[bitbake-devel,5/8] runqueue.py: check results[0] in keys of build_pids before being used to avoid exceptions

Submitted by Shane Wang on March 29, 2012, 12:54 p.m.

Details

Message ID b0f25a4ae7b257c5e0631a3e5c1f90facf25aca6.1333025491.git.shane.wang@intel.com
State New
Headers show

Commit Message

Shane Wang March 29, 2012, 12:54 p.m.
[Yocto #2186]

Signed-off-by: Shane Wang <shane.wang@intel.com>
---
 bitbake/lib/bb/runqueue.py |   20 ++++++++++++--------
 1 files changed, 12 insertions(+), 8 deletions(-)

Patch hide | download patch | download mbox

diff --git a/bitbake/lib/bb/runqueue.py b/bitbake/lib/bb/runqueue.py
index 6970548..67ad14b 100644
--- a/bitbake/lib/bb/runqueue.py
+++ b/bitbake/lib/bb/runqueue.py
@@ -1049,17 +1049,21 @@  class RunQueueExecute:
         result = os.waitpid(-1, os.WNOHANG)
         if result[0] == 0 and result[1] == 0:
             return None
-        task = self.build_pids[result[0]]
-        del self.build_pids[result[0]]
-        self.build_pipes[result[0]].close()
-        del self.build_pipes[result[0]]
+        task = None
+        if result[0] in self.build_pids.keys():
+            task = self.build_pids[result[0]]
+            del self.build_pids[result[0]]
+        if result[0] in self.build_pipes.keys():
+            self.build_pipes[result[0]].close()
+            del self.build_pipes[result[0]]
         # self.build_stamps[result[0]] may not exist when use shared work directory.
         if result[0] in self.build_stamps.keys():
             del self.build_stamps[result[0]]
-        if result[1] != 0:
-            self.task_fail(task, result[1]>>8)
-        else:
-            self.task_complete(task)
+        if task:
+            if result[1] != 0:
+                self.task_fail(task, result[1]>>8)
+            else:
+                self.task_complete(task)
         return True
 
     def finish_now(self):

Comments

Richard Purdie March 29, 2012, 8:04 p.m.
On Thu, 2012-03-29 at 20:54 +0800, Shane Wang wrote:
> 
> 
> ne.wang@intel.com>
>                                To: 
> bitbake-devel@lists.openembedded.org
>                           Subject: 
> [bitbake-devel] [PATCH 5/8]
> runqueue.py: check results[0] in
> keys of build_pids before being
> used to avoid exceptions
>                              Date: 
> Thu, 29 Mar 2012 20:54:54 +0800
> (29/03/12 13:54:54)
> 
> 
> [Yocto #2186]
> 
> Signed-off-by: Shane Wang <shane.wang@intel.com>
> ---
>  bitbake/lib/bb/runqueue.py |   20 ++++++++++++--------
>  1 files changed, 12 insertions(+), 8 deletions(-)

This kind of change sets off alarm bells.
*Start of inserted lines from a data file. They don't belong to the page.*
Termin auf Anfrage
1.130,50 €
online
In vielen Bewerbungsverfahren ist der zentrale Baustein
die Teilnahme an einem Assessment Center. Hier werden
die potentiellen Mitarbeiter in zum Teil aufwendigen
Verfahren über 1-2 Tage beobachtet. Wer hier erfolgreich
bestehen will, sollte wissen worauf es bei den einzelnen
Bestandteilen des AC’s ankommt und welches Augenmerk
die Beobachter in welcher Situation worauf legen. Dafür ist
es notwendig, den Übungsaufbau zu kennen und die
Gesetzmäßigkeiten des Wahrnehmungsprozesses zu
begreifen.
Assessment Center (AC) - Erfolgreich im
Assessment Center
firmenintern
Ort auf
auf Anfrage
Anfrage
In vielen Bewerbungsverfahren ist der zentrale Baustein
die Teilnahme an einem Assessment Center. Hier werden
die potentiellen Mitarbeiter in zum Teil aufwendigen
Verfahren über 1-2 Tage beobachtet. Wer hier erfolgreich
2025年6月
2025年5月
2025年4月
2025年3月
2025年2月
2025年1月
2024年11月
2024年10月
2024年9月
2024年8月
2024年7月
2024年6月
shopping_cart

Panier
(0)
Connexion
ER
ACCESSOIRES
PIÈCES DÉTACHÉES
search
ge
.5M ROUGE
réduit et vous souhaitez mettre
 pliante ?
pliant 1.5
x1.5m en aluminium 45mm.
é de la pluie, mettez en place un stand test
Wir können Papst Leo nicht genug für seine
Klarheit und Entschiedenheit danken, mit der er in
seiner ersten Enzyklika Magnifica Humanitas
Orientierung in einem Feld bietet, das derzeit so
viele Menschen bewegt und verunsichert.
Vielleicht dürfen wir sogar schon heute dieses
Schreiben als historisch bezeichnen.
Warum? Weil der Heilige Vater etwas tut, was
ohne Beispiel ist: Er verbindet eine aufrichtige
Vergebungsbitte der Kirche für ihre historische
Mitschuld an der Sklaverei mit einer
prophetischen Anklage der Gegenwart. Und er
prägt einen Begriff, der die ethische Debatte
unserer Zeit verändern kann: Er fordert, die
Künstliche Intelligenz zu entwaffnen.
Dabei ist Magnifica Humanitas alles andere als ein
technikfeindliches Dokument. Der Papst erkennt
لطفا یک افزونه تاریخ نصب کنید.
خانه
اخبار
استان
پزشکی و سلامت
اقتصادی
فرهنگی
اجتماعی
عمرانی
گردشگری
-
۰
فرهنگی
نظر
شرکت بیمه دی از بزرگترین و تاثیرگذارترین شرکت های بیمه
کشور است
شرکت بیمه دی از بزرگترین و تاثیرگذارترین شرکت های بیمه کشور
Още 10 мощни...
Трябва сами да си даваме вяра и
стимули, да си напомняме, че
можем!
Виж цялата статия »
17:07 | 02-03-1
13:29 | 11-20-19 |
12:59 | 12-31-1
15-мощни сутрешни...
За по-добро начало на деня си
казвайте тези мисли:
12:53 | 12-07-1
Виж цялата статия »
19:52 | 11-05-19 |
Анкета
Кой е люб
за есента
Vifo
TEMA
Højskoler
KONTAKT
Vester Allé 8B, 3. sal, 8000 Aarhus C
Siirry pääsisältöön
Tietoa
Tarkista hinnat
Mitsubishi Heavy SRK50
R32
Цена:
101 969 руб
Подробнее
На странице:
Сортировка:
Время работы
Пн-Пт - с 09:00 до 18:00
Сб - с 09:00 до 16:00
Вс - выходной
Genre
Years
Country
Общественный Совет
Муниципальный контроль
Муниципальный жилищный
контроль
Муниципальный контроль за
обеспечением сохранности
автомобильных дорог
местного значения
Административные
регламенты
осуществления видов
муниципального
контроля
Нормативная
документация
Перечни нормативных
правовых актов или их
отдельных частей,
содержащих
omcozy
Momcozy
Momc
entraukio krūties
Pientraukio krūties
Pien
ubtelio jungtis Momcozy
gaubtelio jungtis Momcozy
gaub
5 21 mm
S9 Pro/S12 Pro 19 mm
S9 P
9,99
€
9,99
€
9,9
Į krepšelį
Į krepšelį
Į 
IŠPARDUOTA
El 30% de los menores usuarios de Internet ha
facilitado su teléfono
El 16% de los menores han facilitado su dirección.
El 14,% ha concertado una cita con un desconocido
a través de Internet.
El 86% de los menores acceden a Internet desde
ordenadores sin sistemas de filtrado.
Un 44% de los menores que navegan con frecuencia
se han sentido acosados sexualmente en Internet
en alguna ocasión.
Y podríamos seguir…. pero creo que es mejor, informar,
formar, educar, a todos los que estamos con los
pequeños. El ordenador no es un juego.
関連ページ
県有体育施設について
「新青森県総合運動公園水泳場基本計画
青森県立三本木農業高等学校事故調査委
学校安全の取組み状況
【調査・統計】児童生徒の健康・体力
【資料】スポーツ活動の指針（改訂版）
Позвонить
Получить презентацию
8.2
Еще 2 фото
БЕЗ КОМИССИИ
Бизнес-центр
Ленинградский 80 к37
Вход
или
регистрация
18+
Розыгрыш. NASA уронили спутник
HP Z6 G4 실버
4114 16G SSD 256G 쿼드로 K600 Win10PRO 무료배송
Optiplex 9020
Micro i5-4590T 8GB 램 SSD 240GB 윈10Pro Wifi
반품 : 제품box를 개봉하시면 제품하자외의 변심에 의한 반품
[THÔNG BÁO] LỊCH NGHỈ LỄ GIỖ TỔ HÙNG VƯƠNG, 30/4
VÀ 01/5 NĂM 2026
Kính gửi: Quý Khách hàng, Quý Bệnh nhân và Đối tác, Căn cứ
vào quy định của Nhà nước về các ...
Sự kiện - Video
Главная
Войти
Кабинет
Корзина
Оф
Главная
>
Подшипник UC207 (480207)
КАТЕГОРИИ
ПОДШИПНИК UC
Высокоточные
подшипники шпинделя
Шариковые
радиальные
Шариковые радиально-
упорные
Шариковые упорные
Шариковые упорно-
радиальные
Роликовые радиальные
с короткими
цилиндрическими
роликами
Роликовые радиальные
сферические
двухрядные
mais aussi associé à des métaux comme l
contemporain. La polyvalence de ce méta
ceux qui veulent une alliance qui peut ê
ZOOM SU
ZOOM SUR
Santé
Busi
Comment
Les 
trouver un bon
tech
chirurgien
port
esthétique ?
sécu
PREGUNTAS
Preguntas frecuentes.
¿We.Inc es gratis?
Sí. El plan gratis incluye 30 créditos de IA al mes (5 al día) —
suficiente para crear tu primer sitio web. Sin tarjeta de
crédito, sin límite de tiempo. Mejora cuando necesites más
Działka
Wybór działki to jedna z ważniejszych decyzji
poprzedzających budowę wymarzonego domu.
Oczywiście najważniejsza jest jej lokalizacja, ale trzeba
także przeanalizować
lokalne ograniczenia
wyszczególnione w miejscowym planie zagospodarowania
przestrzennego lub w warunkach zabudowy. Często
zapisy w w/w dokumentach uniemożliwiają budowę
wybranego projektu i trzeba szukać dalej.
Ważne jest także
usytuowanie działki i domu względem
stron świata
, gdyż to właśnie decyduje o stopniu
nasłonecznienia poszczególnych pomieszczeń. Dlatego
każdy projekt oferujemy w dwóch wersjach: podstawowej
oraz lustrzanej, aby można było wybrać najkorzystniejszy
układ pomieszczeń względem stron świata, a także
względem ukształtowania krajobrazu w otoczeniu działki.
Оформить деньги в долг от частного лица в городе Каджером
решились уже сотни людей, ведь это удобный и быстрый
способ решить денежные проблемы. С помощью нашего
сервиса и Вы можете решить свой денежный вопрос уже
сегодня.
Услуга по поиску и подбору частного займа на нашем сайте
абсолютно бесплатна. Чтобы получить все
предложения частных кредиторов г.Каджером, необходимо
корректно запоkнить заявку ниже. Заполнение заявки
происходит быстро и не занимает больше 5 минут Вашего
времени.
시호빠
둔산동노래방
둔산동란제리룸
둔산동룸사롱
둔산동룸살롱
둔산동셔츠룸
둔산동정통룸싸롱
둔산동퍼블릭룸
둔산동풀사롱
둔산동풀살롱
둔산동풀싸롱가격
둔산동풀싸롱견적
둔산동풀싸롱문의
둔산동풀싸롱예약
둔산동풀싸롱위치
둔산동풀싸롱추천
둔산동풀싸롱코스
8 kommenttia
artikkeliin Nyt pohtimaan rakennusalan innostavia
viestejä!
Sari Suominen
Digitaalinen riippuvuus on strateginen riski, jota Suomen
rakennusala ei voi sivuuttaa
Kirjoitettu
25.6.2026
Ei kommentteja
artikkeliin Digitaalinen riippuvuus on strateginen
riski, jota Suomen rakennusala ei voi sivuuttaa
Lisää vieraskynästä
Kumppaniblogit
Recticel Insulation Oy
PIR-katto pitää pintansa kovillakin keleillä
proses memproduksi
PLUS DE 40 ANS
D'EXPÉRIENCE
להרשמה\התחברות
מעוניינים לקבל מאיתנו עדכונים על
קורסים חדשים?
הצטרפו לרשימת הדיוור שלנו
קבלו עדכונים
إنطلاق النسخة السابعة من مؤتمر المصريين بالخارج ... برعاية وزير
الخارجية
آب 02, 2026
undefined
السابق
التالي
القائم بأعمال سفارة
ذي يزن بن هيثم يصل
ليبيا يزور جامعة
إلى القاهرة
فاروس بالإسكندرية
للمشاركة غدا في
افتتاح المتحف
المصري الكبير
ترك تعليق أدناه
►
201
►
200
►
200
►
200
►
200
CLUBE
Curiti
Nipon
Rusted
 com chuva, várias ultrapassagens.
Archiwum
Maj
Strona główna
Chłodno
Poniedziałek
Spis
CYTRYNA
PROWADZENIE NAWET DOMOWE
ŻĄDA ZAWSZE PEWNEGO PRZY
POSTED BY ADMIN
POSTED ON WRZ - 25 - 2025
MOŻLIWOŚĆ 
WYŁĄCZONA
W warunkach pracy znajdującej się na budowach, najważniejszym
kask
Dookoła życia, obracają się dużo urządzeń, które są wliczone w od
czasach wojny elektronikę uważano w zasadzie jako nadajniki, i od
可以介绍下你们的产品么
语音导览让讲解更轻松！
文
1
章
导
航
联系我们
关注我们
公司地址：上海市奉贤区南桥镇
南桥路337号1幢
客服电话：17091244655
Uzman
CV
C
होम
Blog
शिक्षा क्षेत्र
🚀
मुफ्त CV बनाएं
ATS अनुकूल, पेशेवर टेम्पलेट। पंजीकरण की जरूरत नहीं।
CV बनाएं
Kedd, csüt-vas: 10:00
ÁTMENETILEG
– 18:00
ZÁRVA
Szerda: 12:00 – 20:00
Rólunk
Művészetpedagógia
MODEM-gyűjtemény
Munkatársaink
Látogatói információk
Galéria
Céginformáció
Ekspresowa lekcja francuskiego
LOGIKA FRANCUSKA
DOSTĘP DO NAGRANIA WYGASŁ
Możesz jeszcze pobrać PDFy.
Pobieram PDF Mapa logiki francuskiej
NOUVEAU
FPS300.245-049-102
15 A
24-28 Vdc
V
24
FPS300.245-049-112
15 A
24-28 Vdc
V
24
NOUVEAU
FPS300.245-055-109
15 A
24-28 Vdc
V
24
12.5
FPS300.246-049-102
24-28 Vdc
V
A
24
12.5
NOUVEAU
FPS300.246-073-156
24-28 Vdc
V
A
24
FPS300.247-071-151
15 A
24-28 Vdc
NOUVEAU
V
The big question is why are
you seeing exceptions? I suspect you're forking off processes within hob
which are then confusing the waitpid code. I'd have to ask why the UI is
forking processes when a build is running and why we're suddenly started
seeing this...

So can you please explain the problem further so we can fix the real
problem? I did look at #2186 but that doesn't help me either :(

Cheers,

Richard
Shane Wang March 30, 2012, 6:10 a.m.
Richard Purdie wrote on 2012-03-30:

> On Thu, 2012-03-29 at 20:54 +0800, Shane Wang wrote:

>> 

>> 

>> ne.wang@intel.com>

>>                                To:

>> bitbake-devel@lists.openembedded.org

>>                           Subject:

>> [bitbake-devel] [PATCH 5/8]

>> runqueue.py: check results[0] in

>> keys of build_pids before being

>> used to avoid exceptions

>>                              Date:

>> Thu, 29 Mar 2012 20:54:54 +0800

>> (29/03/12 13:54:54)

>> 

>> 

>> [Yocto #2186]

>> 

>> Signed-off-by: Shane Wang <shane.wang@intel.com>

>> ---

>>  bitbake/lib/bb/runqueue.py |   20 ++++++++++++--------

>>  1 files changed, 12 insertions(+), 8 deletions(-)

> 

> This kind of change sets off alarm bells. The big question is why are

> you seeing exceptions? I suspect you're forking off processes within hob

> which are then confusing the waitpid code. I'd have to ask why the UI is

> forking processes when a build is running and why we're suddenly started

> seeing this...

The steps I did is to "Force stop" a build and click "build packages" to rebuild. Then I saw the exceptions.
In the command mode, there is no issue because the process exits.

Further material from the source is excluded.